Maida is a term used in India for super refined flour obtained from wheat, while atta is a more commonly used term for the flour obtained from wheat and is used throughout the country to make roti, a staple Indian bread. Some people believe maida is different from atta because of its distinct appearance and taste. This article will examine the differences between wheat flour or atta and maida.
Wheat Flour (Atta)
Wheat flour or atta is a yellowish powder made from grinding wheat grains. It is used to make dough for the preparation of Indian bread called roti. Wheat grains consist of three parts: the bran (outer covering), the germ (the part of the grain that germinates to become a new plant), and the endosperm (which contains a lot of protein). Wheat flour or atta is made by grinding whole grains.
Maida, also known as all-purpose flour, is produced when whole wheat flour is further refined to separate the husk and the bran, resulting in a very fine flour. This white flour is the endosperm part of the wheat grain and contains mostly carbohydrates, as it is stripped of vitamins, fiber, and protein. Maida is also chemically bleached to make it super white and very smooth. It is used to make various Indian breads such as naan and tandoori roti, as well as paranthas.

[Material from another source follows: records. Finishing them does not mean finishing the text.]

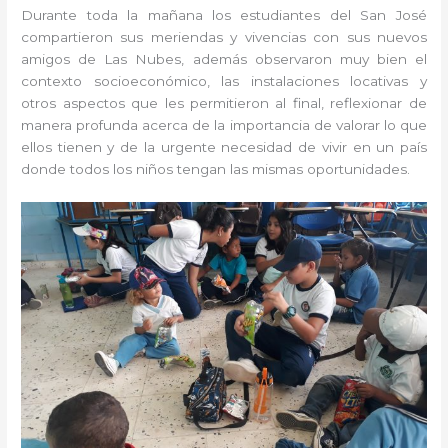
Durante toda la mañana los estudiantes del San José
compartieron sus meriendas y vivencias con sus nuevos
amigos de Las Nubes, además observaron muy bien el
contexto socioeconómico, las instalaciones locativas y
otros aspectos que les permitieron al final, reflexionar de
manera profunda acerca de la importancia de valorar lo que
ellos tienen y de la urgente necesidad de vivir en un país
donde todos los niños tengan las mismas oportunidades.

- Both maida and atta come from wheat grains, but atta is whole grain flour, while maida is white flour obtained by milling wheat grains.
- Maida is the endosperm of the wheat grain, while wheat flour or atta contains the husk, bran, germ, and endosperm of the wheat.
- Whole wheat flour is considered healthier than white flour or maida since it contains vitamins, minerals, proteins, and fibers, while maida is mainly composed of carbohydrates.